初対面の人や苦手な人といっしょにいる時、一瞬の沈黙が妙に長く感じられることはありませんか? 何か会話をしたいけど、何を話していいかわからない。せっかく話しかけてもらっても、うまい返しができなくてすぐに話が切れてしまった。そんな経験がある人は多いと思います。
そのたびに、「あ~、なんて自分はダメなんだ」と自分を責めてきませんでしたか。仕事でも、プライベートでも、世の中は雑談をする機会にあふれています。だから、「雑談が苦手だ」というマインドを持っていると、思いのほか、ストレスを感じることが多くなります。
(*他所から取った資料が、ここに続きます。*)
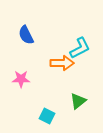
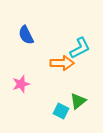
pink star: moved 5 px down; rotated 18 degrees counterclockwise
cyan square: moved 14 px right, 5 px up
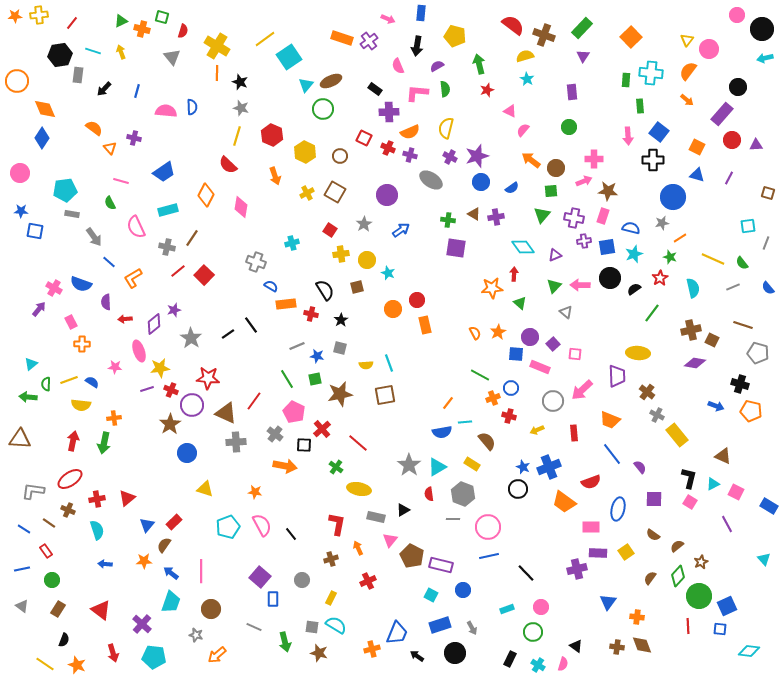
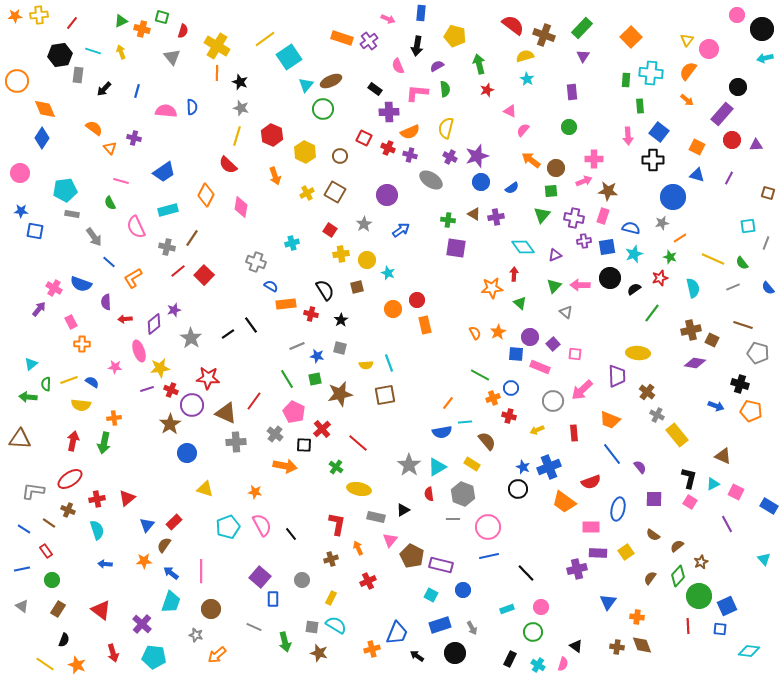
red star at (660, 278): rotated 14 degrees clockwise
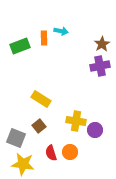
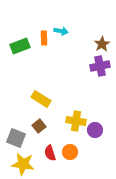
red semicircle: moved 1 px left
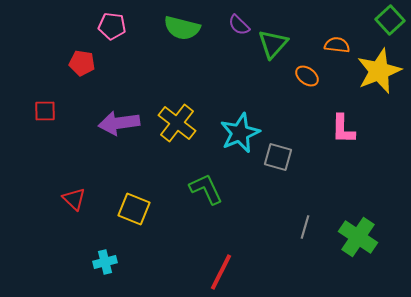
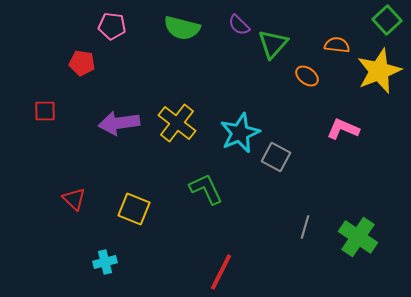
green square: moved 3 px left
pink L-shape: rotated 112 degrees clockwise
gray square: moved 2 px left; rotated 12 degrees clockwise
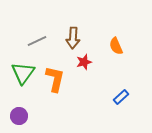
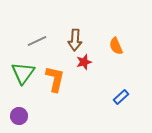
brown arrow: moved 2 px right, 2 px down
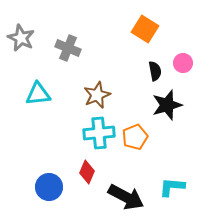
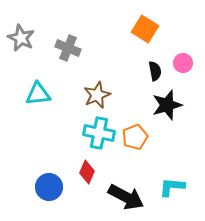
cyan cross: rotated 16 degrees clockwise
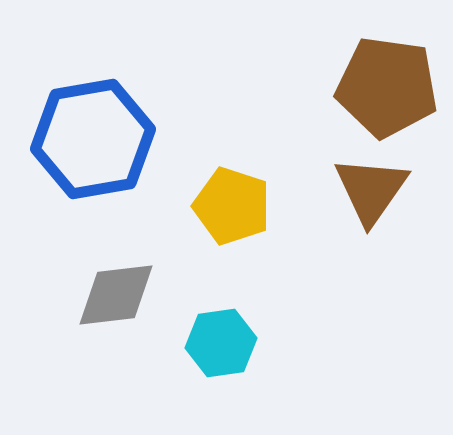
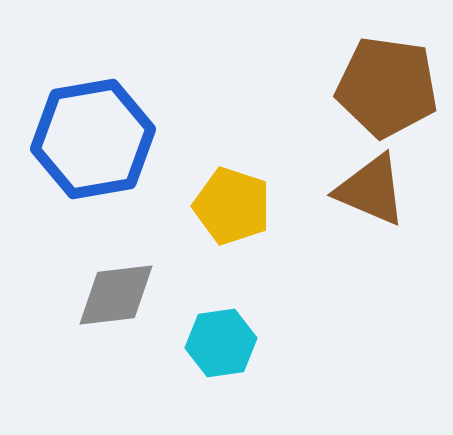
brown triangle: rotated 42 degrees counterclockwise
でも、そうした負の感情であなたの心を満たすのは、
今日でおしまいにしましょう。
ペラペラと饒舌にしゃべることだけが雑談ではありません。あなたは、あなたにできそうなことをやりつつ、ちょっとずつ雑談の技術を身につければよいのです。そんな雑談のテクニックがまとまった書籍『雑談が上手い人が話す前にやっていること』の中から一部を抜粋・編集し、雑談でたくさんモヤモヤを解消するヒントをまとめました。
【雑談力ゼロでもすぐにできる5つのこと】「言葉のブイヤベース」をつくる
作家の開高健は、もともと名コピーライターとして活躍していました。
これは彼の文章です。
「……塔のような、帆船のような、大爆発のような」
なんのことを言っているかわかりますか。答えは「積乱雲」です。積乱雲を表現した彼の言葉です。
この言葉をはじめて見たときの印象は、「ただ、心に浮かんだことを羅列するだけでいいのか!」という驚きでした。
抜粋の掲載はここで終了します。